Maintenant, après avoir prouvé à Votre Excellence la salubrité du camp de Dunkerque en comparaison de ceux d'Ostende et particulièrement de celui de la 2è division, je dois vous prier de considérer si le système des apprêts de l'expédition conre l'Angletere, et les autres motifs politiques et militaires qui ont nécessité pendant la campagne dernière l'occupation des camps sous Ostende, subsistent encore. Dans ce cas, nous continuerons de lutter contre le climat, et par des précautions multipliées d'empêcher l'armée de s'y fondre par la maladie, événement qui était toujours arrivé aux armées qui y avaient séjourné. En 1744 et autres, une armée anglaise dans une seule campagne a été presque détruite ; elle a eu en mort par maladie le 6è de son effectif, et je reconnais que c'est au zèle, à l'intelligence et au dévouement de l'ordonnateur en chef Chambon et des officiers de santé de l'armée que nous devons un résultat plus heureux. La perte effective des morts depuis la fin de l'automne s'est élevée à environ 700 hommes. Quelque considérable que soit ce nombre, il l'est peu en comparaison de ce que l'expérience devait faire suppose, et en raison de la grande quantité de malades qu'a eus l'armée ; mais dans la supposition, Monsieur le Maréchal, où aucune raison majeure ne forcerait à tenir le camp d'Ostende, je vous demande l'autorisation de rallier la majeure partie des troupes du camp de Bruges autour du port de Dunkerque, où existent déjà les deux tiers de nos moyens d'embarquement. Si Votre Excellence m'y autorise, je me propose de faire lever successivement le camp à la seconde division. Les mêmes baraques qu'elle occupe, défaites et mises en bottes, seraient transportées à Dunkerque par des bélandres et serviraient à l'établissement de son camp, qui serait à la droite de celui de la 3è division, dans une position reconnue dans les dunes plus élevée et vraisemblablement plus saine encore. Plusieurs fois des mouvements ou transports dans nos camps ont été faits sans perte de matériaux, les baraques ayant été construites en conséquence. Il sera seulement nécessaire de distribuer de la paille pour la couverture des baraques, une grande partie des anciennes étant trop mauvaise pour être transportée ; mais ceci ne sera pas un obje de dépense, puisque dans tous les cas il est nécessaire d'en distribuer pour réparer les dommages occasionnés par les coups de vent de la saison que nous quittons.

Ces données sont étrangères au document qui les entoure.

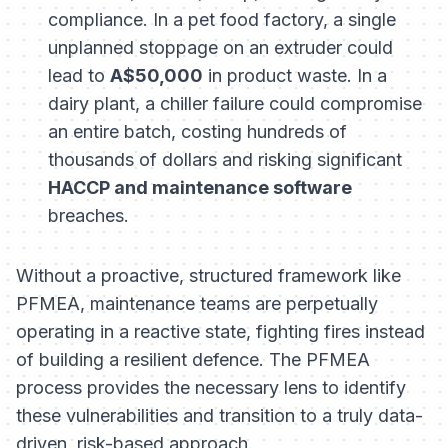
compliance. In a pet food factory, a single
unplanned stoppage on an extruder could
lead to
A$50,000
in product waste. In a
dairy plant, a chiller failure could compromise
an entire batch, costing hundreds of
thousands of dollars and risking significant
HACCP and maintenance software
breaches.
Without a proactive, structured framework like
PFMEA, maintenance teams are perpetually
operating in a reactive state, fighting fires instead
of building a resilient defence. The PFMEA
process provides the necessary lens to identify
these vulnerabilities and transition to a truly data-
driven, risk-based approach.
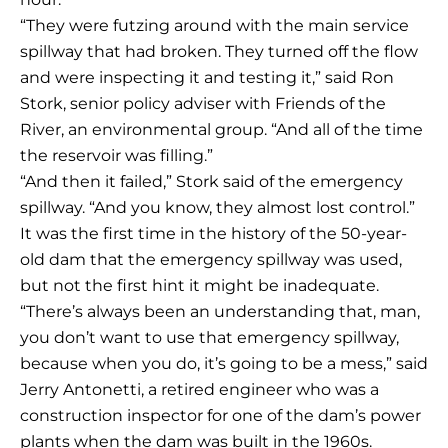
“They were futzing around with the main service
spillway that had broken. They turned off the flow
and were inspecting it and testing it,” said Ron
Stork, senior policy adviser with Friends of the
River, an environmental group. “And all of the time
the reservoir was filling.”
“And then it failed,” Stork said of the emergency
spillway. “And you know, they almost lost control.”
It was the first time in the history of the 50-year-
old dam that the emergency spillway was used,
but not the first hint it might be inadequate.
“There’s always been an understanding that, man,
you don’t want to use that emergency spillway,
because when you do, it’s going to be a mess,” said
Jerry Antonetti, a retired engineer who was a
construction inspector for one of the dam’s power
plants when the dam was built in the 1960s.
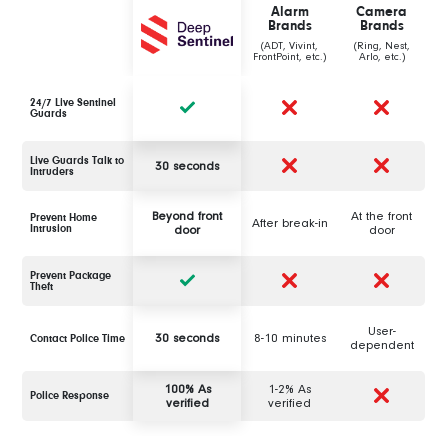
Alarm
Camera
Brands
Brands
(ADT, Vivint,
(Ring, Nest,
FrontPoint, etc.)
Arlo, etc.)
24/7 Live Sentinel
Guards
Live Guards Talk to
30 seconds
Intruders
Beyond front
At the front
Prevent Home
After break-in
Intrusion
door
door
Prevent Package
Theft
User-
30 seconds
8-10 minutes
Contact Police Time
dependent
100% As
1-2% As
Police Response
verified
verified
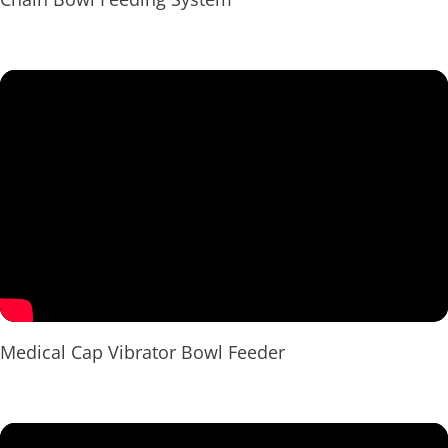
Medical Cap Vibrator Bowl Feeder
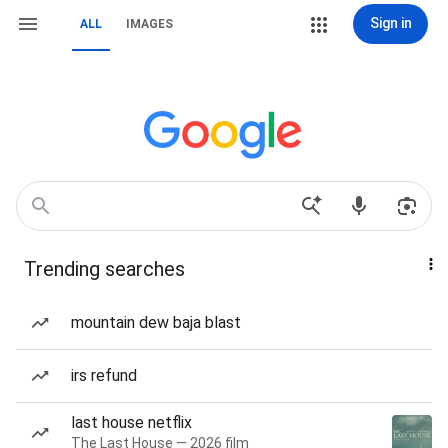
Sign in
ALL
IMAGES
Trending searches
mountain dew baja blast
irs refund
last house netflix
The Last House — 2026 film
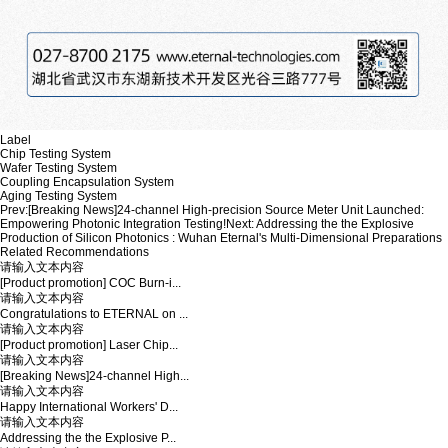
Label
Chip Testing System
Wafer Testing System
Coupling Encapsulation System
Aging Testing System
Prev:
[Breaking News]24-channel High-precision Source Meter Unit Launched:
Empowering Photonic Integration Testing!
Next:
Addressing the the Explosive
Production of Silicon Photonics : Wuhan Eternal's Multi-Dimensional Preparations
Related Recommendations
请输入文本内容
[Product promotion] COC Burn-i...
请输入文本内容
Congratulations to ETERNAL on ...
请输入文本内容
[Product promotion] Laser Chip...
请输入文本内容
[Breaking News]24-channel High...
请输入文本内容
Happy International Workers' D...
请输入文本内容
Addressing the the Explosive P...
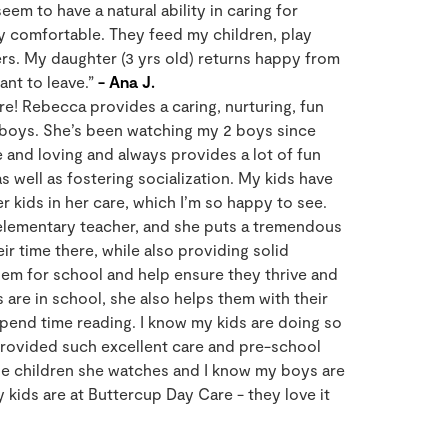
eem to have a natural ability in caring for
ly comfortable. They feed my children, play
s. My daughter (3 yrs old) returns happy from
nt to leave.”
- Ana J.
re! Rebecca provides a caring, nurturing, fun
boys. She’s been watching my 2 boys since
e and loving and always provides a lot of fun
s well as fostering socialization. My kids have
 kids in her care, which I’m so happy to see.
 elementary teacher, and she puts a tremendous
eir time there, while also providing solid
em for school and help ensure they thrive and
are in school, she also helps them with their
end time reading. I know my kids are doing so
 provided such excellent care and pre-school
he children she watches and I know my boys are
y kids are at Buttercup Day Care - they love it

Une autre considération qui m'oblige, Monsieur le Maréchal, de vous faire la demande d'appeler ici la 2è division, c'est qu'il me paraît plus que vraisemblable que toute la flottille batave se réunissant dans ce port nécessiterait la réunion de l'armée. Si elle avait lieu inopinément, nos moyens de transport ne seraient pas suffisants pour conduire tous les matériaux de baraquement, et les environs de Dunkerque, à une marche, n'offrent pointn de cantonnements suffisants pour deux divisions, à moins d'un encombrement extraordinaire. J'ai l'honneur de prier Votre Excellence de me faire connaître les intentions de Sa Majesté sur la demande que je vous soumets, dans le but principal est la conservation de ses soldats, car on ne doit point se dissimuler qu'à la mauvaise saison, la maladie se déclarent suivant toute apparence avec plus de violence au camp d'Ostende et particulièrement dans la 2è division, où les soldats qui ont été attaqués ne peuvent se remettre ; le 14è entre autres a dans ce moment le quart de son effectif aux hôpitaux et un quart de malingres.